Raymond B. answered • 04/01/22
Math, microeconomics or criminal justice
3x^2 +6x = -2
divide by 3
x^2 +2x = -2/3
complete the square
x^2 +2x +1 = -2/3 + 1
(x+1)^2 = 1/3
take square roots of both sides
x+1 = + or - sqr(1/3)
x = -1 + 1/sqr3 or -1 - 1/sqr3
= -1 + (sqr3)/3
but you wanted to use the quadratic formula, so
rewrite the given equation in y = ax^2 + bx + c form
where a= 3, b =6 and c= 2
then plug those values into the quadratic formula
x= -b/2a + or - (1/2a)sqr(b^2 -4ac)
x = -6/2(3) + or - (1/6)sqr(6^2 - 4(3)2))

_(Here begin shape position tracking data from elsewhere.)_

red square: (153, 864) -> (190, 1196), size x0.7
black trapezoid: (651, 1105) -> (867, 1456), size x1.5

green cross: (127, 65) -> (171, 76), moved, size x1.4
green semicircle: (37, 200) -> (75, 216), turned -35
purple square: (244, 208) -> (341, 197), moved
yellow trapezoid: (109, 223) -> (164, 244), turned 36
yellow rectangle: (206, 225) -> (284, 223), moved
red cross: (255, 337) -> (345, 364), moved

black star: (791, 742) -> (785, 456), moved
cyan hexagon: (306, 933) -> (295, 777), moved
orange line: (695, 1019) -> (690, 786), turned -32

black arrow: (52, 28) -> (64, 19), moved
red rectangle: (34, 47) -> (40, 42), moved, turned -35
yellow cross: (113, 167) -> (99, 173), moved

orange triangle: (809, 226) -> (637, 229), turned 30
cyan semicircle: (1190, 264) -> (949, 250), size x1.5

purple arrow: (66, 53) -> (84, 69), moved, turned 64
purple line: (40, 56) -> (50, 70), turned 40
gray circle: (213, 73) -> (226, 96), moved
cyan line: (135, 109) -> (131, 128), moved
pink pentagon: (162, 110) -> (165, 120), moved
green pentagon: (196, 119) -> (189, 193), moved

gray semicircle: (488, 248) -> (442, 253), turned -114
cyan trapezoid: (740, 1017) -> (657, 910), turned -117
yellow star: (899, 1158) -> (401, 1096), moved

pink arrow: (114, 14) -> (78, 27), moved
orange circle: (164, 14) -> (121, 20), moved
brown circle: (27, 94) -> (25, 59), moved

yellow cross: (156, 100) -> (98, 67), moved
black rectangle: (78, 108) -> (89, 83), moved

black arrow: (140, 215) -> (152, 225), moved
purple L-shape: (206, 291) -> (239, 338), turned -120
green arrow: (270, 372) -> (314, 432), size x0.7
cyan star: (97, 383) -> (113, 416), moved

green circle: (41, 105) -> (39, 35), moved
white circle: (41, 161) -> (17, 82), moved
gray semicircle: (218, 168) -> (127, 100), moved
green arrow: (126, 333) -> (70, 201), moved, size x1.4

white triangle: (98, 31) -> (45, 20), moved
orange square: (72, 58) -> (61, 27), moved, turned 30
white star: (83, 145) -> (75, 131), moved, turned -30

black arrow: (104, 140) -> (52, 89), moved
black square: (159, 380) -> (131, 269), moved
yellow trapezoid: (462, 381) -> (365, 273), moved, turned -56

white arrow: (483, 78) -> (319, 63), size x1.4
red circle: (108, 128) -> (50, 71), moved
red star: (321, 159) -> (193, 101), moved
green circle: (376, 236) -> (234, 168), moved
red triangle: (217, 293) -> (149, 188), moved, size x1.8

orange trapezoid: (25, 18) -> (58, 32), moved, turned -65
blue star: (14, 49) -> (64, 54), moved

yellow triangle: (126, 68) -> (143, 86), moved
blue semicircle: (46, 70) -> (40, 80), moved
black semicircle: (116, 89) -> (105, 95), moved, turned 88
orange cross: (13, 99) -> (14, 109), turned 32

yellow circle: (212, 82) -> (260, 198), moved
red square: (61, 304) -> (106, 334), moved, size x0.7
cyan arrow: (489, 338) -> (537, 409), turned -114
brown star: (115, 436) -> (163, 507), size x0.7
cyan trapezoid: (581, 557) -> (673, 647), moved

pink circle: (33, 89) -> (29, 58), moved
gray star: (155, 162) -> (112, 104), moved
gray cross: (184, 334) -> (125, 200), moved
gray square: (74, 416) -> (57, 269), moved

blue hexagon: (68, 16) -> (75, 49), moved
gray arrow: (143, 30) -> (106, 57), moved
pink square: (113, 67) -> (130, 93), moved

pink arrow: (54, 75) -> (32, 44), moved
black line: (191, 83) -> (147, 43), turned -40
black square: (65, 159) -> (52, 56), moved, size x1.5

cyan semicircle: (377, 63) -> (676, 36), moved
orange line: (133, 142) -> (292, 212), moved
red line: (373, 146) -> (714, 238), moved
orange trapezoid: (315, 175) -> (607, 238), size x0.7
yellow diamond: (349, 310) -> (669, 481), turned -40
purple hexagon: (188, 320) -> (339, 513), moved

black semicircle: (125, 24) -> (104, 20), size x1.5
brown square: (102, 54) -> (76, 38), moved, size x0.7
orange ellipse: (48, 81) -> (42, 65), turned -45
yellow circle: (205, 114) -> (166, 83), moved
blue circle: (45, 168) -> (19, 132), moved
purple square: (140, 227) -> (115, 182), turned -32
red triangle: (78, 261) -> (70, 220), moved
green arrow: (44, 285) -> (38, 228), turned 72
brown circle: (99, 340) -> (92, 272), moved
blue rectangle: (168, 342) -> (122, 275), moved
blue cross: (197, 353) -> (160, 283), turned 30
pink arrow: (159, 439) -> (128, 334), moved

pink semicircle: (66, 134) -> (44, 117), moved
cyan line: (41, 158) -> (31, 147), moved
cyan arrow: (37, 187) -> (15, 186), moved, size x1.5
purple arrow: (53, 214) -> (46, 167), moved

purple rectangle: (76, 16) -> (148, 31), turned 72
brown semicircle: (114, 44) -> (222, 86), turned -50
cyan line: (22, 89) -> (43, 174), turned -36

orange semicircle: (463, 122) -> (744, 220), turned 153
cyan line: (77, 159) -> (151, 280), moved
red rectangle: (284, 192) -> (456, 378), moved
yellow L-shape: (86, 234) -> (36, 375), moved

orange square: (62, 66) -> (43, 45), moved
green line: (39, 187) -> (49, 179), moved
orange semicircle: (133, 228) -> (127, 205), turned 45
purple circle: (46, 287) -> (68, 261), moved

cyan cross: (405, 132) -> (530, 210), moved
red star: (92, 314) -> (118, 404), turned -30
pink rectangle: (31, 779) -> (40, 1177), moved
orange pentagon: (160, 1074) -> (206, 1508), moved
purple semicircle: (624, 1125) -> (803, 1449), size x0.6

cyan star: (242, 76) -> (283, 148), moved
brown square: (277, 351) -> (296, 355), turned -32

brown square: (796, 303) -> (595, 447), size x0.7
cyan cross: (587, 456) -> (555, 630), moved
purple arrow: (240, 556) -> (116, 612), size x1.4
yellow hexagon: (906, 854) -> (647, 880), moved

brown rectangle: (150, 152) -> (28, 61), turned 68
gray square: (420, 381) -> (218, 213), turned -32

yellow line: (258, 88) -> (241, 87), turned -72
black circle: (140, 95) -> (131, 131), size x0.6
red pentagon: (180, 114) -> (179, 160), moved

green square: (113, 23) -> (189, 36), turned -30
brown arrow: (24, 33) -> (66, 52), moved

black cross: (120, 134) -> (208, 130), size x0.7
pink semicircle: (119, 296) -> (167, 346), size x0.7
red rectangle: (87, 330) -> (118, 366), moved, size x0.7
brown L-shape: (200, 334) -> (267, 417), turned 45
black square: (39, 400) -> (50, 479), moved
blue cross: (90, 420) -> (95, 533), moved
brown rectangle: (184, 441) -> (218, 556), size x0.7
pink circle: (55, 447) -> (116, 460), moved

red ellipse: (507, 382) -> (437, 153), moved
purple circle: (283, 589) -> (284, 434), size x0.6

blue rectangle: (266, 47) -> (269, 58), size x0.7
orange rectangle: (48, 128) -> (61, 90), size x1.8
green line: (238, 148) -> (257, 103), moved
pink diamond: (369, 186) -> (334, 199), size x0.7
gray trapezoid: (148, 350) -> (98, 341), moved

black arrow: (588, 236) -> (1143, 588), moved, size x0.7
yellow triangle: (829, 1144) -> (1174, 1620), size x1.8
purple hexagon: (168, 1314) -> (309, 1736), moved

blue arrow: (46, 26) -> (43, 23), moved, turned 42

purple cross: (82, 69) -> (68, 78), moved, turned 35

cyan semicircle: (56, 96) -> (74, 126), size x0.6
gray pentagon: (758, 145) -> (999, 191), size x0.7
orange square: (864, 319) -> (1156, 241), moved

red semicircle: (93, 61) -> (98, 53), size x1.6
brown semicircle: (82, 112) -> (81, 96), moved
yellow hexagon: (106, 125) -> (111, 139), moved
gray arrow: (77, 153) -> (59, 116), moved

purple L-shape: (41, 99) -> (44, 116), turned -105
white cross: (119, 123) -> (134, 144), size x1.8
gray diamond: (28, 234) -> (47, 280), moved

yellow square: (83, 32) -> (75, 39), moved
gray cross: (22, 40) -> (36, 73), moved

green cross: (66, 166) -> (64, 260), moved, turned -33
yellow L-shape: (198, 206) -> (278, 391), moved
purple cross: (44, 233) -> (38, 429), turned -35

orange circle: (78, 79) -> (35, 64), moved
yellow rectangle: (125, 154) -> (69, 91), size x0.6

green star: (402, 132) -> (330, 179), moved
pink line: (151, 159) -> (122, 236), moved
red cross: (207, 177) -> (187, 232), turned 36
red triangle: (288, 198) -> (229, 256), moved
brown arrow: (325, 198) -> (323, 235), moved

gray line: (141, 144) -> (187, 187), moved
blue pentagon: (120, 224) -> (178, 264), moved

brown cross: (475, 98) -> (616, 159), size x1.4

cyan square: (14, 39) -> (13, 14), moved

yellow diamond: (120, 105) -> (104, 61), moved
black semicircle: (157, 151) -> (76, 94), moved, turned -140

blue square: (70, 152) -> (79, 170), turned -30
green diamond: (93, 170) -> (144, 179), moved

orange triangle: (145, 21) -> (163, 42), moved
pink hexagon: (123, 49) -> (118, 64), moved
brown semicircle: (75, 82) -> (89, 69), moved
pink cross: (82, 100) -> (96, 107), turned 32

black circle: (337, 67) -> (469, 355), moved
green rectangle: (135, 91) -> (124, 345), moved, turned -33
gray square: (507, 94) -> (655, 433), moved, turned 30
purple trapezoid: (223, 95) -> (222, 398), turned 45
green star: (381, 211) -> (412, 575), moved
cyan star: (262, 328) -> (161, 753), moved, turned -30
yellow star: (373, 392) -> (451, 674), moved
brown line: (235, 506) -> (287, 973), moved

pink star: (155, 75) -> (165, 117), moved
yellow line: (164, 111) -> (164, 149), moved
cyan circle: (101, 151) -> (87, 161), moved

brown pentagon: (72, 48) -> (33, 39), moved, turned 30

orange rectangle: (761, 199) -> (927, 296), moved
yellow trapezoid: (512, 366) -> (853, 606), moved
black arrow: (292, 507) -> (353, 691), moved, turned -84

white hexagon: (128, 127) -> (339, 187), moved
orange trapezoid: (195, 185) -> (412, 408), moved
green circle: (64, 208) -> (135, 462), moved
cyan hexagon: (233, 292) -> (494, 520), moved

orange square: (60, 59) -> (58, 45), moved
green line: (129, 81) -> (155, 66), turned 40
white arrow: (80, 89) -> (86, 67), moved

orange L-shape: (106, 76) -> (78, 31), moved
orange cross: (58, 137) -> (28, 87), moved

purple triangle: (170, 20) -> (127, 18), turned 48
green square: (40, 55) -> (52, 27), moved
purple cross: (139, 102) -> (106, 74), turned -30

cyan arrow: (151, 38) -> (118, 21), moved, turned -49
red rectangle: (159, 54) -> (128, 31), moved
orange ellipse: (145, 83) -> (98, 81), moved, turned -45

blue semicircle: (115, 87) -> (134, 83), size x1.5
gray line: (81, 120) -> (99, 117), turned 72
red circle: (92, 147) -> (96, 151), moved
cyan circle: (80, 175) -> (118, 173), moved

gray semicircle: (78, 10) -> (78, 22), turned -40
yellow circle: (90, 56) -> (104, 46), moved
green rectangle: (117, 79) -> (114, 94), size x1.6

x= -1 + or - (1/6)sqr(36 -24)
x = -1 + or - (1/6)sqr(12)
x = -1 + or - (1/6)(2)sqr3
x = -1 + or - (2/6)sqr3
x= -1 + (sqr3)/3 and -1 - (sqr3)/3 = the two roots.
= about -1 + or minus 1.732/3 = -1+ 0.577 = -1.577 or -0.423 rounded off to 3 decimal places
the two roots are a conjugate pair
however you solve the equation, you should get the same answer. It's a good check, to try it two different ways. When you get the same answer, you're more confident it's the correct answer.
quadratic equations have potentially two roots, either 2 real roots, 1 real root with multiplicity 2, or 2 imaginary roots. By Descartes' Method there are zero positive real roots, and either 2 or 0 negative roots.
Graphically, the roots are x intercepts of an upward opening parabola
with axis of symmetry x= -1 and vertex = (-1, -1)= minimum point
sometimes it helps to sketch the graph. The two roots or x intercepts will be equidistant to the axis of symmetry, x=-1. If there are no x intercepts, if the upward opening parabola were completely above the x axis, then the roots are imaginary. If the vertex had been on the x axis, then there would have been one root, with multiplicity two.